Un altavoz crepitó. Estática. Luego una voz.

—Seguridad —dijo la voz. Masculina. Monótona. Profesional.

—Soy Elena Ashford —dijo ella con claridad—. Desactiven los láseres.

Liam frunció el ceño. Miró el corredor. Luego a Elena. —No veo nada.

Elena sonrió. Una sonrisa pequeña. Divertida.

Metió la mano en el bolso. Sacó un pañuelo blanco. Lo sostuvo en alto un segundo. Dejó que Liam lo viera. Luego lo lanzó hacia delante, al corredor.

El pañuelo flotó en el aire. Cayó lentamente.

Entonces se detuvo.

En el aire.

Y empezó a separarse.

Lentamente. Limpiamente. Como si cuchillas invisibles lo estuvieran cortando. La tela no se deshilachó. Los bordes se quemaron. Diminutas volutas de humo se elevaban de cada corte.

Pedazo tras pedazo cayó. Cortado en tiras perfectas. Aterrizando en el suelo pulido en una línea ordenada.

Liam se quedó mirando. —Vale. Esos son los láseres.

El altavoz crepitó de nuevo. —Láseres desactivados. Puede pasar, señorita Ashford. Bienvenida.

—Gracias —dijo Elena.

Ella dio un paso al frente. Entró en el corredor. Sus tacones chasqueaban contra el duro suelo. El sonido resonaba ligeramente.

Liam la siguió. Se mantuvo a su lado. Sus ojos escrutaban las paredes. El techo. Buscando cualquier otra cosa.

Recorrieron el corredor en toda su longitud. Sin puertas. Sin ventanas. Solo paredes de acero cepillado y luces brillantes en el techo. El aire era fresco. Casi frío. Como si el aire acondicionado funcionara constantemente.

Al fondo había otra puerta. De acero. El mismo diseño que la primera. Pesada. Reforzada. Pero esta tenía un panel diferente al lado. Una pequeña pantalla. Y debajo, una abertura circular a la altura de la cintura. Oscura. De unos ocho centímetros de diámetro.

Elena se detuvo frente a ella. La pantalla se iluminó automáticamente. Una lente de cámara visible en el centro. Una luz roja parpadeaba.

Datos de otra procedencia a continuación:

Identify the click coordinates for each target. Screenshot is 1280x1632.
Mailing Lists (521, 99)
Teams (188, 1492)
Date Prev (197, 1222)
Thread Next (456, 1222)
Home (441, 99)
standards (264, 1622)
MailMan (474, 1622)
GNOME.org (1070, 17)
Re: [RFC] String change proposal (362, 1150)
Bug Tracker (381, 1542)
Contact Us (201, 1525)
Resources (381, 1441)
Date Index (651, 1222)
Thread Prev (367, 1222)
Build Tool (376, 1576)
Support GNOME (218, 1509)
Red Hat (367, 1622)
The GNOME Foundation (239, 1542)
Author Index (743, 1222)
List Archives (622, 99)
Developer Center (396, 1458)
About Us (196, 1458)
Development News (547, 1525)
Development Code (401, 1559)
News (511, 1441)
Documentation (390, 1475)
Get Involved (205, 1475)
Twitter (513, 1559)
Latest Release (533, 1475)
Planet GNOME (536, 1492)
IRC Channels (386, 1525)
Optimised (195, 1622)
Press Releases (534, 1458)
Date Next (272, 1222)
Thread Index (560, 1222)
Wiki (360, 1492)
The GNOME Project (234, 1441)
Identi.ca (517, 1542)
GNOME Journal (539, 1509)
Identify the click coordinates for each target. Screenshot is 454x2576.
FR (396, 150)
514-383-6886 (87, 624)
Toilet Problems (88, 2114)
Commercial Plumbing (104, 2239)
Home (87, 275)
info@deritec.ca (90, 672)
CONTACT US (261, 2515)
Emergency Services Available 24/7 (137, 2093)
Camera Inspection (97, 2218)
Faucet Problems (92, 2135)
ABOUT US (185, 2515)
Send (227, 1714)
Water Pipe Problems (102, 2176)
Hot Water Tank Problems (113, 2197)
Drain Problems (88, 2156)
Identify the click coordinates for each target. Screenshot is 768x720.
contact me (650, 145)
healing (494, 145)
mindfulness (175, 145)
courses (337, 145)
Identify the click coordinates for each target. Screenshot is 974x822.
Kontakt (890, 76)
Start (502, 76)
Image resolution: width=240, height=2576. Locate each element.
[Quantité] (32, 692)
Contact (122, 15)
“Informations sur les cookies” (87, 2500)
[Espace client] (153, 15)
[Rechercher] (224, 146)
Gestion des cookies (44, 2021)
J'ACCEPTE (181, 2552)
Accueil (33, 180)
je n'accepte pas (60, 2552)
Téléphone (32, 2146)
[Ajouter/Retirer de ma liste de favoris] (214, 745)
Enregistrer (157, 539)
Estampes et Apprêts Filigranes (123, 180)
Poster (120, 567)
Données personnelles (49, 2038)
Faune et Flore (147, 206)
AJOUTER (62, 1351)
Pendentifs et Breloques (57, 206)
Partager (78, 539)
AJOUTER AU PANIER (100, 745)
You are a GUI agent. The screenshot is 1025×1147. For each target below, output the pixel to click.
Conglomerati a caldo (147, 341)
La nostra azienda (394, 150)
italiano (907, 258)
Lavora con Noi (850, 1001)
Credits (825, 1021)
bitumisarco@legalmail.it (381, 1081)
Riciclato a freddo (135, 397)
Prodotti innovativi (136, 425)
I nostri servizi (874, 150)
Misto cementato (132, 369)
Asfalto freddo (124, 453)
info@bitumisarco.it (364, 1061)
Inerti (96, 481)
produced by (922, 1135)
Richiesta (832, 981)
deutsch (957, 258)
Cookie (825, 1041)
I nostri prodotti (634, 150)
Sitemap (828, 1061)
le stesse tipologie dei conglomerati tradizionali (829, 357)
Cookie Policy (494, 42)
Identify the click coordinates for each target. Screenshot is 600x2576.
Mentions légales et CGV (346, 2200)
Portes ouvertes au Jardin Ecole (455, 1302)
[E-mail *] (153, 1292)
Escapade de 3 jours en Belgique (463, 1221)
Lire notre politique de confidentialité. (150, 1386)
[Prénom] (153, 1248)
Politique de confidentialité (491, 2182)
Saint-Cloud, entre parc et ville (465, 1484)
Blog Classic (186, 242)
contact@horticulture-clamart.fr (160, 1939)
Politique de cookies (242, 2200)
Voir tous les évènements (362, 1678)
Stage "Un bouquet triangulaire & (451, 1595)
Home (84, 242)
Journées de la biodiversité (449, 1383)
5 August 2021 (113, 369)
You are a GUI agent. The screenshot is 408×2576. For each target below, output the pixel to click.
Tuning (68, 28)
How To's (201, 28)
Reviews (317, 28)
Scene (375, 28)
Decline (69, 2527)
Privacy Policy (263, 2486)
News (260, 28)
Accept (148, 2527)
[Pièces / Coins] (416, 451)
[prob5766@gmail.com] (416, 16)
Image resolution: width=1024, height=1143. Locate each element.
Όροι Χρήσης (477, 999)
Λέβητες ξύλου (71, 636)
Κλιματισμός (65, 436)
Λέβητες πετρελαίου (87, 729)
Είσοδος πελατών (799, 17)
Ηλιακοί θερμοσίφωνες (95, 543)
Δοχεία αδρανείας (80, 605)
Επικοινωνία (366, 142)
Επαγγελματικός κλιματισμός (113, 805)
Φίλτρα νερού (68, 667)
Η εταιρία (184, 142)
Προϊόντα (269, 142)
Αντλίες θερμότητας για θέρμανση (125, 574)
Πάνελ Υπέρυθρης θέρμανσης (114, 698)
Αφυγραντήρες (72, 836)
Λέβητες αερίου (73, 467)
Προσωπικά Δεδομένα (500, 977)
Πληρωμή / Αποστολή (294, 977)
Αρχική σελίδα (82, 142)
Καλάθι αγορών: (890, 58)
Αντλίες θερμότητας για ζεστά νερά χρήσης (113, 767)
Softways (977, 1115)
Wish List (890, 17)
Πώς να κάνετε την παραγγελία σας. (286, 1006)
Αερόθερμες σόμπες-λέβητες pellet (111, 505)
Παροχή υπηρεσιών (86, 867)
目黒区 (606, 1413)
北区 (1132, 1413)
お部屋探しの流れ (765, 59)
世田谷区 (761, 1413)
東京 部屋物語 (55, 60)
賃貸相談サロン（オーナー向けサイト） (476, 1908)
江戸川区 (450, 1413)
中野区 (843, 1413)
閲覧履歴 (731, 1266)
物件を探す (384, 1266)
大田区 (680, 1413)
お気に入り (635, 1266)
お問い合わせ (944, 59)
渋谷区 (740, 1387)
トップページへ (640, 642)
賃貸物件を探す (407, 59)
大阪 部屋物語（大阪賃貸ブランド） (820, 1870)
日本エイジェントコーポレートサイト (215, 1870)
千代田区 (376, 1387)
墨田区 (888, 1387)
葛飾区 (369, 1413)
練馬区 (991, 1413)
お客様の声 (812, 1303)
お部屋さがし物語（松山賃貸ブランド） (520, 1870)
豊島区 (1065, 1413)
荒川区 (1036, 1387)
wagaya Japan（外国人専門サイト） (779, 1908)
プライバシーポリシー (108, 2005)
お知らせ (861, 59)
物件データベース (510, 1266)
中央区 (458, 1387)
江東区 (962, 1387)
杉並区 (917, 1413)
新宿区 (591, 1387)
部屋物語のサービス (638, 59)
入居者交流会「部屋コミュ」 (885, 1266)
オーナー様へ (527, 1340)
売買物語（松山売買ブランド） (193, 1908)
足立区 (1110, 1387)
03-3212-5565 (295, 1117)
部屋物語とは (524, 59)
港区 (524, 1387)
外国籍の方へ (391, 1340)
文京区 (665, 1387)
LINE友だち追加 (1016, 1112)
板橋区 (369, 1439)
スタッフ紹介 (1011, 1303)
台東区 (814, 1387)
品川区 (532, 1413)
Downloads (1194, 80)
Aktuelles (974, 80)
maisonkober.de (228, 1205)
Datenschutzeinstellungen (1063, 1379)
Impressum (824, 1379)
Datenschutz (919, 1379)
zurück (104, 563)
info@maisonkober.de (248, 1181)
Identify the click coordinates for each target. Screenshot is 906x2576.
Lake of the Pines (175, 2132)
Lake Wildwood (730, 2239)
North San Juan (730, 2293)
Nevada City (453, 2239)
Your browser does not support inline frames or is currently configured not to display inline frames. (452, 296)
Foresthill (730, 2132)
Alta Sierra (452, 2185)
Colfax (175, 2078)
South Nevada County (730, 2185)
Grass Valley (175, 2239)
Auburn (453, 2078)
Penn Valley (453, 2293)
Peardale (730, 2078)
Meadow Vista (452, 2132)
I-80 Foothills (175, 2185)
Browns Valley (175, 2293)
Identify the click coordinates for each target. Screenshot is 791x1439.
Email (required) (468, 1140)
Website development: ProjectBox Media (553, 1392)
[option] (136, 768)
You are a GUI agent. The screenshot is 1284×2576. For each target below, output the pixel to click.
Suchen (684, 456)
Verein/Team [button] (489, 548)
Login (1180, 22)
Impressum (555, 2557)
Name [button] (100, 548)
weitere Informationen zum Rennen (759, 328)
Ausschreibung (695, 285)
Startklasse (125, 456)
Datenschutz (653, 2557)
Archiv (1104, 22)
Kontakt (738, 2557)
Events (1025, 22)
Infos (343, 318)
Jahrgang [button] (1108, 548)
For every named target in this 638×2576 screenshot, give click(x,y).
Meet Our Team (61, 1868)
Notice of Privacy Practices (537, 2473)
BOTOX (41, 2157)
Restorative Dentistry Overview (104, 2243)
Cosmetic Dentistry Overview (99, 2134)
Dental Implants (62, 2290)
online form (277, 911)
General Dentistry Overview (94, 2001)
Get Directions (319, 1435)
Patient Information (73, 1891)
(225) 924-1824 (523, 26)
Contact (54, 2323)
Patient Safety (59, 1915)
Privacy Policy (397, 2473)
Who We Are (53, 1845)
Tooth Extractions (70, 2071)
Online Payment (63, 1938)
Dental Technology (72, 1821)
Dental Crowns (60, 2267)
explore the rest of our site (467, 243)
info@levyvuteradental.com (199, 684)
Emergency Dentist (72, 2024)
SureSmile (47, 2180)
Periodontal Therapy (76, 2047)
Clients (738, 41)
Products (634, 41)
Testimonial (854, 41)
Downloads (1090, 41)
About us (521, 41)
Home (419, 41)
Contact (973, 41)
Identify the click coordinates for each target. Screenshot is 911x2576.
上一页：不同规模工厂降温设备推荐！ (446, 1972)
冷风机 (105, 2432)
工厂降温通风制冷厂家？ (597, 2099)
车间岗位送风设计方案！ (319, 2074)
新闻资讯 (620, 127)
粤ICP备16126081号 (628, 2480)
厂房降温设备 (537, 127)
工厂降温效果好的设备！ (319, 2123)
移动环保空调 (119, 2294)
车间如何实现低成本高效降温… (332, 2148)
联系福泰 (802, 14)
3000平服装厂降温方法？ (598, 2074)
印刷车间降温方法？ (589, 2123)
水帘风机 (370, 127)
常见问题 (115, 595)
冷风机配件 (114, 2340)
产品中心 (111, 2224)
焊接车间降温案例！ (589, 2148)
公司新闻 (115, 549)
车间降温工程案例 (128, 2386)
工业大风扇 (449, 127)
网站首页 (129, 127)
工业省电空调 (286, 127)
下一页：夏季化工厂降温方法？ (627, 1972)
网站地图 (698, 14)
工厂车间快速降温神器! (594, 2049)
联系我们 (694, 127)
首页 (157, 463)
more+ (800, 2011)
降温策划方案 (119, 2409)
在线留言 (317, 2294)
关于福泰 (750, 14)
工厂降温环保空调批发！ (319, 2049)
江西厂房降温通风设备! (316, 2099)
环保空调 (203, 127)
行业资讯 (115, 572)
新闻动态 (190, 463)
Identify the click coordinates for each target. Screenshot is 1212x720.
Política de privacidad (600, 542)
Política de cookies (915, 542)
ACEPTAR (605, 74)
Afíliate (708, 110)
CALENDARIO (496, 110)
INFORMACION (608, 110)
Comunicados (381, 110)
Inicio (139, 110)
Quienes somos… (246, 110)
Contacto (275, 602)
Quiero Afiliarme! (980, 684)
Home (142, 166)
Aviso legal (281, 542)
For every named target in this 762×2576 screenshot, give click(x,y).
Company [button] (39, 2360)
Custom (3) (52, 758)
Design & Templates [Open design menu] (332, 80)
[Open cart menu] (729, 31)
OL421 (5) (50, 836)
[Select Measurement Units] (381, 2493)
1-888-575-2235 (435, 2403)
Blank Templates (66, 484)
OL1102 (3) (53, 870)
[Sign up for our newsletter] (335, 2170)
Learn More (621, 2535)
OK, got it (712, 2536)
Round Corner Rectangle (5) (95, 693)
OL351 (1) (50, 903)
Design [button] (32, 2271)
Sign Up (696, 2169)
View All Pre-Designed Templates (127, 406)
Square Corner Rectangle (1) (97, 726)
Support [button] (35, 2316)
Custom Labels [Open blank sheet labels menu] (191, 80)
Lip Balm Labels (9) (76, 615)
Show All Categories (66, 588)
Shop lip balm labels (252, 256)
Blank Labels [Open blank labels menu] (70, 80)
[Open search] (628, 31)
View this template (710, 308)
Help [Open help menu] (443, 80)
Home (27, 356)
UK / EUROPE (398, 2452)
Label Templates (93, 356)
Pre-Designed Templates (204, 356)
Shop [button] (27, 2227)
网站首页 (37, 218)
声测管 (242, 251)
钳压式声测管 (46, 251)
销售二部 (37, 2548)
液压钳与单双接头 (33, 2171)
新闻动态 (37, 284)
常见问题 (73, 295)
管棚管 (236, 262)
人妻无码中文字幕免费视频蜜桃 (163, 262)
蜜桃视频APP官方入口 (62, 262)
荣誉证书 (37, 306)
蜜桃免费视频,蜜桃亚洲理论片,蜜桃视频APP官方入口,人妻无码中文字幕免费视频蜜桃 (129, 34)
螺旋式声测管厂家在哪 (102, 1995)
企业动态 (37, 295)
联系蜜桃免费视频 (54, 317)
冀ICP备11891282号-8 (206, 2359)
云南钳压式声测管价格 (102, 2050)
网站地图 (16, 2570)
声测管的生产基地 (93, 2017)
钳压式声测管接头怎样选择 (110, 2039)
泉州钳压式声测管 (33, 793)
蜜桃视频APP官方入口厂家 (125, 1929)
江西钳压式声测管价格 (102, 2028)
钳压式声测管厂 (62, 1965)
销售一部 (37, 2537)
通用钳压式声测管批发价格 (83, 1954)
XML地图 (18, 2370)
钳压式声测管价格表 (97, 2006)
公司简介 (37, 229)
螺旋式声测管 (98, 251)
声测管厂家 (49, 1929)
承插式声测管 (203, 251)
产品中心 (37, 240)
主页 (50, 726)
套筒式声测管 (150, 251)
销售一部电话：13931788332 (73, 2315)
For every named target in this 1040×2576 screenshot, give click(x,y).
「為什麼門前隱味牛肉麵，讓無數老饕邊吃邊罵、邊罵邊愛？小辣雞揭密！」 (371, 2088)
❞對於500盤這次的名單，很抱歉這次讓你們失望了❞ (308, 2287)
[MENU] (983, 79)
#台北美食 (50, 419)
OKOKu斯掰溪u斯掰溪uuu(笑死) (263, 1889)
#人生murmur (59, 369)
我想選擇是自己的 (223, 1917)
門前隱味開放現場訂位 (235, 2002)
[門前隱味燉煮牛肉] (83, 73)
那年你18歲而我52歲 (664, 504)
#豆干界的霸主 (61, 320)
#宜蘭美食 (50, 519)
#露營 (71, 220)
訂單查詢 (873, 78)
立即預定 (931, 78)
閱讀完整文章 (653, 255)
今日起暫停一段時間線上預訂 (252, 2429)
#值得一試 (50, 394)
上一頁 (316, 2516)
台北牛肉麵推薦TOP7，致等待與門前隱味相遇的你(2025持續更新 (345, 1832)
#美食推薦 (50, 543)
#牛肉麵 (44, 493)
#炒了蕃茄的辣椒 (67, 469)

Una voz sonó por el altavoz. Diferente a la de antes. Femenina. Tranquila. Profesional. —Identificación confirmada. ¿Quién la acompaña?

—El hijo de un cliente —dijo Elena. Su voz era firme—. Un amigo cercano de la familia. Está aquí por asuntos personales.

—¿Cuál es el motivo de su visita?

—Viene a comprar algo de mercancía de bajo presupuesto. Nada importante.

Una pausa. Estática en la línea. Luego la voz regresó. —Entendido. Ambos deben colocar la mano derecha en el escáner. De uno en uno.

Elena dio un paso al frente. Introdujo la mano derecha en la abertura circular.

Su rostro se tensó. Solo ligeramente. Una rápida mueca de dolor. Su mandíbula se apretó.

Luego retiró la mano. Se miró el dedo índice. Una diminuta gota de sangre brotó. Rojo oscuro contra su piel.

Se hizo a un lado. —Tu turno.

Liam avanzó. Introdujo la mano en la abertura.

Sintió algo de inmediato. Metal frío contra la palma de su mano. Luego un pinchazo agudo. Rápido. Preciso. Como si una aguja le atravesara la yema del dedo y se retirara en menos de un segundo.

Retiró la mano rápidamente. Se miró el dedo. Una pequeña gota de sangre se estaba formando. De un rojo brillante.

El altavoz crepitó. —Bienvenido, señor. Ambos pueden entrar.

La puerta de acero hizo un ruido. Un pesado «clanc». Luego se abrió deslizándose. Lenta. Deliberada.